Lumumba’s claims that he was regularly called “chimp” by other players is now the subject of an internal Collingwood investigation, however current coach Nathan Buckley and his predecessor Mick Malthouse say they never heard the slur.
Speaking to ABC Radio Melbourne on Thursday, Lumumba said he heard jokes about black penises and other comments about racial stereotypes from the beginning of his 10-year stint at the Magpies.
Lumumba said “racist ideas” at Collingwood were “an extension of Australia”.
“We know Australia as a nation has a history of racist policies which create the infrastructure for racist ideas,” he said.
“When I got into the football club at Collingwood in 2004, it had not updated its definitions of racism. It had not continued on that journey and found ways to prevent the racial discrimination that I faced.
“Its inaction was actually a racist policy. It was a lack of implementation of anti-racism policy.
“What would anti-racism policies look like? It would look like more stringent punishment around cases of racial discrimination, around nicknames, around jokes.”
Lumumba said players received yearly education sessions about racism from AFL staff, but “the whole discourse was about not being racist”.
“It wasn’t about being anti-racist,” he said.

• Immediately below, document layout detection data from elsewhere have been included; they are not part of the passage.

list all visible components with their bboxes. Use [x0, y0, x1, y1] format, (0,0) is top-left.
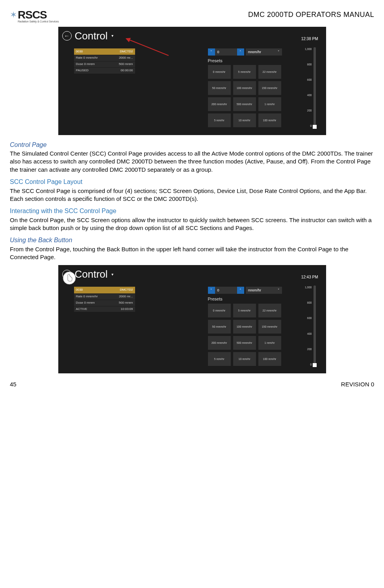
logo: ✶ RSCS Radiation Safety & Control Servic… — [10, 10, 59, 24]
preset-button[interactable]: 100 mrem/hr — [233, 81, 256, 95]
control-screen-1: ← Control ▾ 12:38 PM 0030 DMCTD2 Rate 0 … — [58, 27, 326, 135]
chevron-down-icon: ˅ — [278, 50, 280, 54]
unit-dropdown[interactable]: mrem/hr˅ — [246, 287, 282, 294]
hand-cursor-icon — [62, 271, 76, 285]
device-card[interactable]: 0030 DMCTD2 Rate 0 mrem/hr2000 mr... Dos… — [74, 48, 135, 74]
preset-button[interactable]: 5 rem/hr — [208, 113, 231, 127]
rate-value[interactable]: 0 — [215, 48, 237, 56]
preset-button[interactable]: 150 mrem/hr — [258, 81, 281, 95]
figure-1: ← Control ▾ 12:38 PM 0030 DMCTD2 Rate 0 … — [10, 27, 374, 135]
svg-line-0 — [129, 40, 169, 56]
device-name: DMCTD2 — [120, 50, 133, 54]
document-title: DMC 2000TD OPERATORS MANUAL — [248, 10, 374, 19]
body-text: The SCC Control Page is comprised of fou… — [10, 187, 374, 203]
logo-subtext: Radiation Safety & Control Services — [18, 20, 59, 23]
preset-button[interactable]: 22 mrem/hr — [258, 65, 281, 79]
preset-button[interactable]: 150 mrem/hr — [258, 320, 281, 334]
rate-slider[interactable]: 1,000 800 600 400 200 0 — [303, 47, 319, 128]
preset-button[interactable]: 1 rem/hr — [258, 336, 281, 350]
figure-2: ← Control ▾ 12:43 PM 0030 DMCTD2 Rate 0 … — [10, 265, 374, 373]
body-text: From the Control Page, touching the Back… — [10, 245, 374, 262]
presets-label: Presets — [208, 296, 314, 302]
preset-button[interactable]: 50 mrem/hr — [208, 81, 231, 95]
preset-button[interactable]: 0 mrem/hr — [208, 304, 231, 317]
preset-button[interactable]: 1 rem/hr — [258, 97, 281, 111]
device-id: 0030 — [76, 288, 83, 292]
page-header: ✶ RSCS Radiation Safety & Control Servic… — [10, 10, 374, 24]
page-footer: 45 REVISION 0 — [10, 380, 374, 388]
preset-button[interactable]: 10 rem/hr — [233, 113, 256, 127]
device-name: DMCTD2 — [120, 288, 133, 292]
preset-button[interactable]: 200 mrem/hr — [208, 336, 231, 350]
chevron-down-icon: ˅ — [278, 288, 280, 293]
preset-button[interactable]: 200 mrem/hr — [208, 97, 231, 111]
preset-button[interactable]: 100 mrem/hr — [233, 320, 256, 334]
clock: 12:43 PM — [301, 275, 318, 280]
heading-control-page: Control Page — [10, 141, 374, 149]
preset-button[interactable]: 22 mrem/hr — [258, 304, 281, 317]
preset-grid: 0 mrem/hr 5 mrem/hr 22 mrem/hr 50 mrem/h… — [208, 65, 314, 127]
preset-button[interactable]: 100 rem/hr — [258, 352, 281, 366]
chevron-down-icon[interactable]: ▾ — [111, 272, 113, 277]
screen-title: Control — [75, 29, 108, 43]
revision: REVISION 0 — [341, 380, 374, 388]
back-button[interactable]: ← — [62, 31, 72, 41]
body-text: The Simulated Control Center (SCC) Contr… — [10, 150, 374, 174]
device-card[interactable]: 0030 DMCTD2 Rate 0 mrem/hr2000 mr... Dos… — [74, 287, 135, 312]
step-up-button[interactable]: ˄ — [237, 287, 244, 294]
heading-interacting: Interacting with the SCC Control Page — [10, 207, 374, 215]
preset-button[interactable]: 0 mrem/hr — [208, 65, 231, 79]
logo-text: RSCS — [18, 10, 59, 20]
preset-button[interactable]: 500 mrem/hr — [233, 97, 256, 111]
preset-button[interactable]: 5 mrem/hr — [233, 65, 256, 79]
preset-grid: 0 mrem/hr 5 mrem/hr 22 mrem/hr 50 mrem/h… — [208, 304, 314, 366]
control-screen-2: ← Control ▾ 12:43 PM 0030 DMCTD2 Rate 0 … — [58, 265, 326, 373]
preset-button[interactable]: 5 rem/hr — [208, 352, 231, 366]
preset-button[interactable]: 10 rem/hr — [233, 352, 256, 366]
preset-button[interactable]: 5 mrem/hr — [233, 304, 256, 317]
screen-title: Control — [75, 267, 108, 281]
preset-button[interactable]: 500 mrem/hr — [233, 336, 256, 350]
device-id: 0030 — [76, 50, 83, 54]
heading-layout: SCC Control Page Layout — [10, 178, 374, 186]
step-down-button[interactable]: ˅ — [208, 287, 215, 294]
rate-value[interactable]: 0 — [215, 287, 237, 294]
heading-back-button: Using the Back Button — [10, 236, 374, 245]
rate-slider[interactable]: 1,000 800 600 400 200 0 — [303, 286, 319, 366]
slider-thumb[interactable] — [313, 363, 317, 367]
slider-thumb[interactable] — [313, 125, 317, 129]
step-down-button[interactable]: ˅ — [208, 48, 215, 56]
unit-dropdown[interactable]: mrem/hr˅ — [246, 48, 282, 56]
preset-button[interactable]: 50 mrem/hr — [208, 320, 231, 334]
step-up-button[interactable]: ˄ — [237, 48, 244, 56]
logo-star-icon: ✶ — [10, 9, 17, 21]
chevron-down-icon[interactable]: ▾ — [111, 33, 113, 39]
clock: 12:38 PM — [301, 36, 318, 42]
presets-label: Presets — [208, 58, 314, 64]
preset-button[interactable]: 100 rem/hr — [258, 113, 281, 127]
body-text: On the Control Page, the SCC Screen opti… — [10, 216, 374, 232]
page-number: 45 — [10, 380, 17, 388]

Lumumba brushes off Collingwood advances
On Tuesday, Collingwood said in a statement that its club integrity committee would “search for the truth in the matters raised”.

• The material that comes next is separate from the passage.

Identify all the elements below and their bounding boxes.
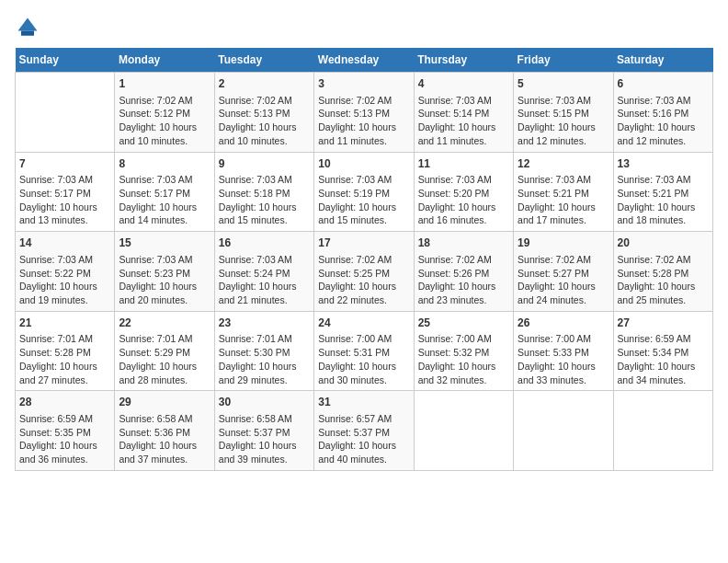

“This is a serious issue. As a board we have come together and unanimously agreed we need to take action. The integrity committee has started to map a way forward,” director Jodie Sizer said.
“We would like to talk with and listen to Heritier because his truth is a critical part of this.”
But Lumumba declared that he was “insulted” by Collingwood’s plan to run its own investigation into the racism allegations and would not participate.
He said he had already detailed his account of events to club staff, board members, other players, AFL psychologists and in a 2017 documentary film.
“I have no desire to convince Collingwood of a truth that they already know,” he wrote on Twitter.
Lumumba, who is of Congolese-Brazilian heritage and arrived in Australia aged 3, has been backed by ex-teammates Brent Macaffer and Chris Dawes.
While the alleged comments occurred within the club, Lumumba said he was also approached by Collingwood’s American forward Seamus McNamara who “knew it wasn’t acceptable”.
“He knew it was racism. He spoke to me on a number of occasions about it,” Lumumba said.
The 33-year-old now lives in Los Angeles, where he has protested against police brutality in recent weeks.
“I’m a black man in a world that doesn’t respect my humanity,” Lumumba said.
“There’s a critical mass of people all around the world that are on the streets demanding that racist institutions be held to account and that they do not investigate themselves.
“I don’t see this as: ‘poor me, I feel sorry for myself’.
“This is about something much greater, something that affects so many unfortunate Australians out there.”